【都市と田舎】夏目漱石『草枕』岩波文庫

文学

冒頭の1ページで「これは読むしかない」と観念する本がときどきあります。

思わず引き込まれてしまう表現や文体が使われていたり、偶然興味を持っていたキーワードが散りばめられていると、本の世界に没入する体制が整いやすいですよね。

夏目漱石が執筆した『草枕』はまさしくその中の1冊でした。

俗世間を抜け出して田舎にやってきた主人公の画工が、山道を登りながら考えごとをしている最初のシーンを読むと、この物語の世界に入らずにはいられない気分にさせられます。

どんな言葉が画工の中で生まれているのかは、ぜひ本書を読んでみていただきたいと思います。

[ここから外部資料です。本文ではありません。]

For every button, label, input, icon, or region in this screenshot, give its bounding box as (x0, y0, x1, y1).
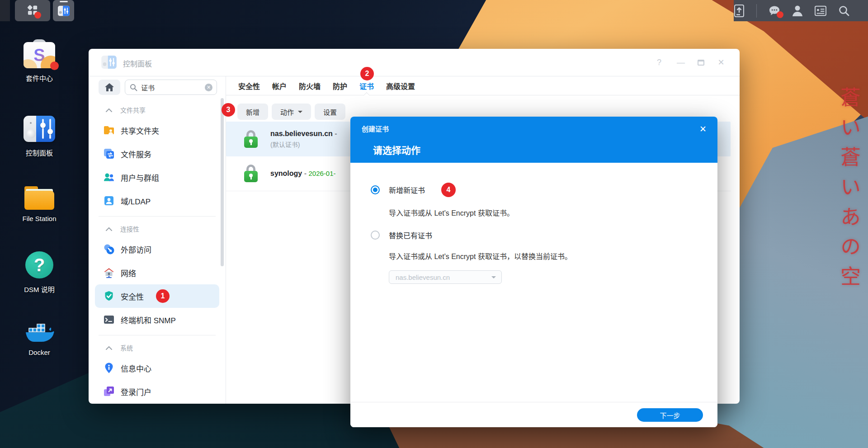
desktop-icon-package-center[interactable]: S 套件中心 (13, 38, 66, 83)
desktop-icon-label: 套件中心 (13, 73, 66, 83)
sidebar-item-terminal-snmp[interactable]: 终端机和 SNMP (89, 308, 226, 331)
security-icon (103, 290, 115, 302)
control-panel-icon (58, 5, 70, 17)
desktop-icon-control-panel[interactable]: 控制面板 (13, 113, 66, 157)
domain-ldap-icon (103, 195, 115, 207)
external-device-icon[interactable] (734, 5, 745, 17)
show-desktop-strip[interactable] (0, 0, 10, 21)
taskbar-tray (734, 0, 868, 21)
desktop-icon-file-station[interactable]: File Station (13, 183, 66, 222)
dsm-help-icon: ? (23, 250, 56, 280)
search-icon (130, 84, 137, 91)
dialog-footer: 下一步 (350, 402, 717, 427)
external-access-icon (103, 243, 115, 255)
desktop-icon-label: 控制面板 (13, 148, 66, 157)
search-input[interactable] (141, 84, 200, 91)
maximize-button[interactable] (698, 60, 704, 66)
search-icon[interactable] (838, 5, 850, 17)
annotation-badge-3: 3 (222, 103, 235, 117)
option-replace-certificate[interactable]: 替换已有证书 (371, 230, 717, 241)
tab-protection[interactable]: 防护 (333, 80, 347, 91)
tab-bar: 安全性 帐户 防火墙 防护 证书 高级设置 2 (226, 76, 740, 95)
option-add-new-certificate[interactable]: 新增新证书 4 (371, 183, 717, 197)
sidebar-item-shared-folder[interactable]: 共享文件夹 (89, 118, 226, 142)
sidebar-divider (99, 335, 216, 335)
sidebar-item-info-center[interactable]: 信息中心 (89, 356, 226, 380)
close-button[interactable]: ✕ (716, 57, 726, 67)
control-panel-desktop-icon (23, 113, 56, 144)
lock-icon (243, 165, 259, 183)
minimize-button[interactable]: — (676, 58, 686, 67)
certificate-expiry-date: 2026-01- (308, 170, 335, 177)
sidebar-item-external-access[interactable]: 外部访问 (89, 237, 226, 261)
window-controls: ? — ✕ (654, 49, 726, 76)
dialog-body: 新增新证书 4 导入证书或从 Let's Encrypt 获取证书。 替换已有证… (350, 183, 717, 284)
tab-advanced[interactable]: 高级设置 (386, 80, 415, 91)
sidebar-section-system[interactable]: 系统 (89, 339, 226, 356)
terminal-snmp-icon (103, 314, 115, 325)
lock-icon (243, 130, 259, 148)
action-dropdown-button[interactable]: 动作 (272, 104, 311, 120)
collapse-chevron-icon (106, 108, 112, 112)
desktop: 蒼い蒼いあの空 (0, 0, 868, 448)
settings-button[interactable]: 设置 (315, 104, 345, 120)
shared-folder-icon (103, 124, 115, 136)
add-button[interactable]: 新增 (237, 104, 268, 120)
app-launcher-button[interactable] (15, 0, 50, 21)
dialog-header: 创建证书 ✕ 请选择动作 (350, 117, 717, 163)
file-station-icon (23, 183, 56, 211)
window-titlebar[interactable]: 控制面板 ? — ✕ (89, 49, 740, 76)
radio-selected-icon[interactable] (371, 185, 380, 194)
sidebar-item-file-services[interactable]: 文件服务 (89, 142, 226, 165)
info-center-icon (103, 362, 115, 374)
widgets-icon[interactable] (815, 5, 826, 17)
annotation-badge-4: 4 (441, 183, 456, 197)
notification-dot (34, 12, 41, 19)
login-portal-icon (103, 386, 115, 397)
next-step-button[interactable]: 下一步 (637, 408, 703, 422)
user-icon[interactable] (792, 5, 803, 17)
sidebar-divider (99, 216, 216, 217)
sidebar-item-login-portal[interactable]: 登录门户 (89, 380, 226, 403)
desktop-icon-label: Docker (13, 349, 66, 356)
home-button[interactable] (99, 80, 120, 95)
desktop-icon-dsm-help[interactable]: ? DSM 说明 (13, 250, 66, 294)
home-icon (104, 83, 114, 92)
sidebar-scrollbar[interactable] (221, 98, 224, 266)
desktop-icon-label: DSM 说明 (13, 284, 66, 294)
sidebar-item-domain-ldap[interactable]: 域/LDAP (89, 189, 226, 212)
desktop-icon-label: File Station (13, 215, 66, 222)
sidebar-section-file-sharing[interactable]: 文件共享 (89, 101, 226, 118)
window-app-icon (101, 56, 117, 71)
sidebar-section-connectivity[interactable]: 连接性 (89, 220, 226, 237)
desktop-icon-docker[interactable]: Docker (13, 316, 66, 356)
users-groups-icon (103, 171, 115, 183)
sidebar-item-users-groups[interactable]: 用户与群组 (89, 165, 226, 189)
tab-certificate[interactable]: 证书 (359, 80, 374, 91)
certificate-select-dropdown[interactable]: nas.believesun.cn (389, 270, 502, 284)
app-launcher-icon (27, 5, 38, 17)
tab-account[interactable]: 帐户 (272, 80, 287, 91)
certificate-note: (默认证书) (270, 140, 337, 149)
help-button[interactable]: ? (654, 58, 664, 67)
dialog-close-icon[interactable]: ✕ (699, 124, 707, 134)
update-badge-dot (50, 61, 59, 70)
dialog-title: 创建证书 (362, 124, 389, 133)
certificate-toolbar: 新增 动作 设置 (226, 95, 740, 120)
radio-unselected-icon[interactable] (371, 231, 380, 240)
tab-firewall[interactable]: 防火墙 (299, 80, 321, 91)
collapse-chevron-icon (106, 346, 112, 350)
sidebar-item-security[interactable]: 安全性 1 (95, 284, 219, 308)
taskbar-control-panel-button[interactable] (53, 0, 74, 21)
sidebar-item-network[interactable]: 网络 (89, 261, 226, 284)
clear-search-icon[interactable]: ✕ (205, 84, 212, 91)
chat-icon[interactable] (769, 5, 780, 17)
annotation-badge-2: 2 (360, 67, 374, 80)
wallpaper-vertical-text: 蒼い蒼いあの空 (834, 87, 863, 296)
sidebar-searchbox[interactable]: ✕ (125, 80, 217, 95)
chat-notification-dot (777, 11, 783, 18)
tab-security[interactable]: 安全性 (238, 80, 260, 91)
active-app-indicator (60, 1, 68, 2)
chevron-down-icon (491, 276, 496, 278)
option-description: 导入证书或从 Let's Encrypt 获取证书。 (389, 207, 717, 218)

非人情の自然に囲まれてみたものの、そこには誰かが住んでいて、俗人的なやりとりは避けられないことに画工は不満を感じます。

自然の中では、気になることがあればどれだけ立ち止まっていても咎める人はいません。

一方で、人口の多い都市では長い時間立ち止まっていると不審者扱いされ、場合によっては通報されてしまうこともあるでしょう。

自然には人間が知らない隠された摂理があり、都市には人間が住みやすいように作られた法律をはじめとするルールがあります。

商売と芸術、都会と田舎、人工と自然。対立するような概念ですが、人間は両者のバランスをとりながら日々の生活を送っているのだと本書を読んで感じました。

どちらかに極端に偏りすぎると心身の均衡がくずれ、精神的に不調をきたすのが人間の性なのでしょう。

人類の歴史を振り返っても、余剰が出るほどの農産物が生産され、それを私有財産とする人々が登場した5,500年くらい前に都市が誕生したといわれています。

その前までは大集団の人間が一ヶ所に集まって生活を営む都市を必要とはせず、自然に囲まれて生きていました。

都市=人工と田舎=自然のバランスを考えなければならないのは当然のことなのかもしれません。

本書を読むと、画工の視点を通して漱石の芸術観や文明批評にふれることができます。

漱石がどのような本を読んできたのか、魅力を感じる作品は何かがわかるとともに、『草枕』のような文体を生み出すには幅広い教養が必要なのだと痛感します。

彼が読んできた書籍を読み込むことで、本書はより一層楽しめると思います。

折にふれて読み返す価値のある作品なので、みなさんの読書経験を振り返る意味でもぜひ読んでみてください。